Energy Efficiency Can Help Deliver President Obama's Climate Plan

As America considers how to ramp up energy efficiency as part of President Obama’s promising new climate action plan, there’s much we can learn – and build on – from a wide variety of encouraging energy-saving programs already under way that can help us avoid the dirty power generation spoiling our air and health.

These efforts at the federal, state, and local levels prove we can do it. From the White House to the statehouses to city and town offices, and in our businesses and our homes, Americans are finding new and innovative ways to do more with the same amount of energy, or less, which means fewer harmful emissions polluting and warming our planet.
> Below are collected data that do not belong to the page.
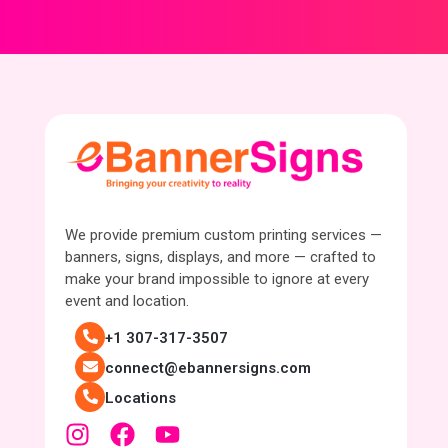
We provide premium custom printing services —
banners, signs, displays, and more — crafted to
make your brand impossible to ignore at every
event and location.
+1 307-317-3507
connect@ebannersigns.com
Locations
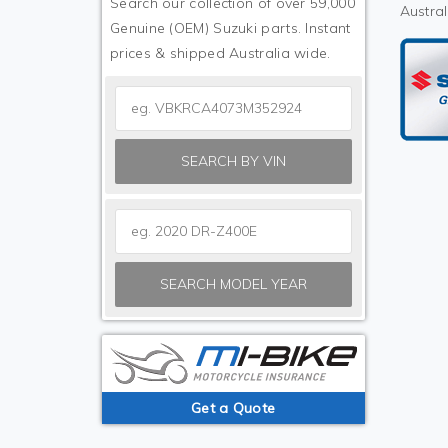
Search our collection of over 59,000
Austral
Genuine (OEM) Suzuki parts. Instant
prices & shipped Australia wide.
SEARCH BY VIN
SEARCH MODEL YEAR
Get a Quote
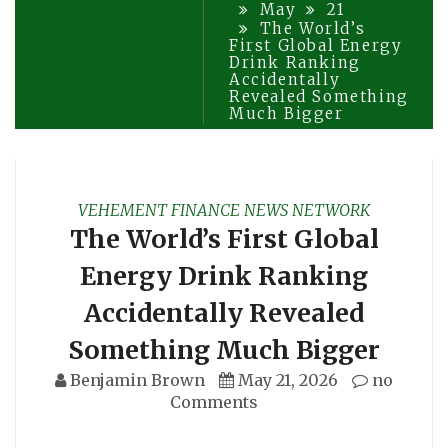
May
21
The World’s
First Global Energy
Drink Ranking
Accidentally
Revealed Something
Much Bigger
VEHEMENT FINANCE NEWS NETWORK
The World’s First Global
Energy Drink Ranking
Accidentally Revealed
Something Much Bigger
Benjamin Brown
May 21, 2026
no
Comments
These trends demonstrate that we can meet the president’s challenge to fight climate change and still preserve and create jobs, as well as a healthier environment for ourselves and our children. Good, old-fashioned American ingenuity already is at work, offering constructive models for cutting utility bills and the emissions constituting our largest source of global warming.

Success in the west

California is a good example of how bipartisan energy efficiency efforts lead to success. Over the past 40 years, efficiency has helped that state avoid at least 30 power plants, saved residents and businesses more than $65 billion; led to household electric bills 25 percent below the national average; and helped keep per capita electricity consumption  nearly flat over the past four decades while the rest of the United States increased by 50  percent, as highlighted in a new NRDC Fact Sheet published just last week

California policymakers and utilities know energy efficiency works and reduces the need for costly and polluting power plants; that’s why they continue to invest about $1 billion annually in energy-saving programs.

The national impact

Nationally, we’ve already saved more energy from efficiency improvements than we’ve produced from all our new power plants, gas wells, and oil fields since 1973 – and that’s with very little effort. Numerous studies indicate vast amounts of energy efficiency savings remain untapped.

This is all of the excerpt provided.